The combined company will have estimated net sales of $15.7 billion, with adjusted EBITDA of $2.9 billion. Its estimated annual sales of consumer packaging will be $6.8 billion and its corrugated box business will bring in about &7.8 billion. Synergies--largely, the elimination of redundant and duplicative efforts, expenses and personnel--are expected to bring $300 million to the new company's bottom line over three years. The merger is expected to be consummated in the second quarter of this year, pending approval by the shareholders of both the existing companies and certain regulatory approvals.

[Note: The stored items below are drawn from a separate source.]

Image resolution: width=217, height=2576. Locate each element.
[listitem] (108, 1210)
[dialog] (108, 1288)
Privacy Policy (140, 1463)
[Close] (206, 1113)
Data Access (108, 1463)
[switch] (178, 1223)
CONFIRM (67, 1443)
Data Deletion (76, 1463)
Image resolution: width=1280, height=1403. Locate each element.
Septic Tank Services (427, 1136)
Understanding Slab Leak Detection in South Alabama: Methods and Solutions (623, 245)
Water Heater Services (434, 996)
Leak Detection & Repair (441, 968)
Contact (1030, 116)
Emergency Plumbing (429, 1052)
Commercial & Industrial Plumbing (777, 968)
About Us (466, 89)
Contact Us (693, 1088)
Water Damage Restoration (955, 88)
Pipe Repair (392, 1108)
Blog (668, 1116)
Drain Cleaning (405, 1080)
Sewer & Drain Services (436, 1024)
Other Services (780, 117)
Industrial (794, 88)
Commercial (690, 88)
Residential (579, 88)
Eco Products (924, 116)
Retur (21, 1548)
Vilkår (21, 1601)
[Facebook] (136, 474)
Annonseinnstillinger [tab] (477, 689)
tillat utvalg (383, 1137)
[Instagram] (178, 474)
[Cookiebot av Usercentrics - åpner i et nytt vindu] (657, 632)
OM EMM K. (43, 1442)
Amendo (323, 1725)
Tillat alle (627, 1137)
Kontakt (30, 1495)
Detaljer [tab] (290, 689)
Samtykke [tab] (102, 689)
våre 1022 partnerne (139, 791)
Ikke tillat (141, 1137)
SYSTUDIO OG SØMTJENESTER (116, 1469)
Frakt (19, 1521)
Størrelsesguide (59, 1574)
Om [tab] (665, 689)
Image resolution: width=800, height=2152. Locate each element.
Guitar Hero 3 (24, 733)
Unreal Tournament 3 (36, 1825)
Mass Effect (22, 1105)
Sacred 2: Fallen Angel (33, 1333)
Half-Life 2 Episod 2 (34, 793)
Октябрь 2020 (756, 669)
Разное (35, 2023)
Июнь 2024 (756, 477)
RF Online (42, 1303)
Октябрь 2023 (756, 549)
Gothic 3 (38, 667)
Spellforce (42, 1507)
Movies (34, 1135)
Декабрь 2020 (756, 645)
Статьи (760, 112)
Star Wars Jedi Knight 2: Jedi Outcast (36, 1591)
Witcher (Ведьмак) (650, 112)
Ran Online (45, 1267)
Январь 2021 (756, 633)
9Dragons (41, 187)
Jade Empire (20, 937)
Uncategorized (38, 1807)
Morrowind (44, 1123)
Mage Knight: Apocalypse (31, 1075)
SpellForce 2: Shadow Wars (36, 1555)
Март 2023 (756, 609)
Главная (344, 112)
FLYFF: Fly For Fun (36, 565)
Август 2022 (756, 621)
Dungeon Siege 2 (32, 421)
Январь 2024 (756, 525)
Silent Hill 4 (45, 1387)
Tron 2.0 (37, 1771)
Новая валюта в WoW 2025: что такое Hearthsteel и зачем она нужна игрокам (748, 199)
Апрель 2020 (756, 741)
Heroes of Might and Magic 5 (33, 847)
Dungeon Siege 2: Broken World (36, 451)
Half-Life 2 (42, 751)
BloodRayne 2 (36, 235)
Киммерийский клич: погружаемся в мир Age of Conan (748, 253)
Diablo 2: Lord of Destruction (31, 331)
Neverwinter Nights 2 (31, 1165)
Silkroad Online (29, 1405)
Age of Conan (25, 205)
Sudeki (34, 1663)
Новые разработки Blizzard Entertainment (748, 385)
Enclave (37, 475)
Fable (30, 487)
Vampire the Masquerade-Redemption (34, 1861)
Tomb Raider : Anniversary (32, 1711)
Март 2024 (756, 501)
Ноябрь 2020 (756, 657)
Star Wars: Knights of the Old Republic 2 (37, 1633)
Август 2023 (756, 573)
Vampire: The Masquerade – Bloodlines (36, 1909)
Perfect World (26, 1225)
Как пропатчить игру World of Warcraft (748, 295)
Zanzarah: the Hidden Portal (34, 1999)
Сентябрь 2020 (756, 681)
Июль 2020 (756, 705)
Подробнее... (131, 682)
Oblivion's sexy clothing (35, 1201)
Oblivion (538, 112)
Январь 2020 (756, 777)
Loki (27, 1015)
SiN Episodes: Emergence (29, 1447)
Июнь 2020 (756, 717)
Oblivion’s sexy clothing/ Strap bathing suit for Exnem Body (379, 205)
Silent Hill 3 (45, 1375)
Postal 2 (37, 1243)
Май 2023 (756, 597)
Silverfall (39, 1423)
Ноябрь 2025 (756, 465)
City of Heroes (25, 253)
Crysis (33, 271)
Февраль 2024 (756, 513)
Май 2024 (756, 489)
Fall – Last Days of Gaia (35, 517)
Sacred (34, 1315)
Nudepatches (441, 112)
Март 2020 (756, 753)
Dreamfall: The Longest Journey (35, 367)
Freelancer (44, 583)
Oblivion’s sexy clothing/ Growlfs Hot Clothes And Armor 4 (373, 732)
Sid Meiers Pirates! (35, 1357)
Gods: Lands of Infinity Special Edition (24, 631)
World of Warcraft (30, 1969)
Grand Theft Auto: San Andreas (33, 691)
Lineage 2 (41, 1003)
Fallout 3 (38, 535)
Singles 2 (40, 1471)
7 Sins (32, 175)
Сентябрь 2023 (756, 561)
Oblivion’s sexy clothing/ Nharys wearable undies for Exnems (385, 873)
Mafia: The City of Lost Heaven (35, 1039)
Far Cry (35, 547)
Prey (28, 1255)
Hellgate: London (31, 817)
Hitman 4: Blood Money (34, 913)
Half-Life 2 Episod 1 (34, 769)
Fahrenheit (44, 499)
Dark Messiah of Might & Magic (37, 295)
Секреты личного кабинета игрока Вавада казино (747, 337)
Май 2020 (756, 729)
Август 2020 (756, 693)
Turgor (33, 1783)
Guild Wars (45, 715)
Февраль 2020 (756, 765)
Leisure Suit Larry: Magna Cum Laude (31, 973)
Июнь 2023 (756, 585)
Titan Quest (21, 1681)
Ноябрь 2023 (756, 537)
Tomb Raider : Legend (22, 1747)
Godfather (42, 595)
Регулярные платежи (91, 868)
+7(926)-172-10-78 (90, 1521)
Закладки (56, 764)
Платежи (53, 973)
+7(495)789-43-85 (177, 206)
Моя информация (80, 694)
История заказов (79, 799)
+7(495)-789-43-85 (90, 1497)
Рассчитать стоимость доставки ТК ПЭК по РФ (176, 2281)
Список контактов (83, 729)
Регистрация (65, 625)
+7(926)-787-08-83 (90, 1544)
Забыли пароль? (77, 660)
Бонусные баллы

Rock-Tenn CEO Steven Voorhees will lead the merged operation, while MeadWestvaco CEO John Luke will become its non-executive chairman. The new company will be based in Richmond, Virginia, site of MeadWestvaco's current headquarters. Rock-Tenn currently has its head offices in Norcross, Georgia, an Atlanta suburb.

MeadWestvaco has approximately 23,000 employees, who produce, sell and distribute packaging, specialty papers, consumer and office products and specialty chemicals, although the latter business is being spun off. The company, which has been in the process of changing its brand to MWV since 2008, has 153 operating and office locations in 30 countries, and ships to more than 100 countries. It also manages over three million acres of forest lands. The company is the product of the 2002 merger of the Mead Corporation of Dayton, Ohio, and Westvaco

Rock-Tenn employs about 26,000 people in more than 245 facilities in North and South America, as well as China. In 2010-2011, Rock-Tenn acquired Smurfit-Stone Container, then the world's largest recycler and producer of paperboard. Rock-Tenn was formed in 1973, in a merger of Tennessee Paper Mills Inc. and Rock City Packaging.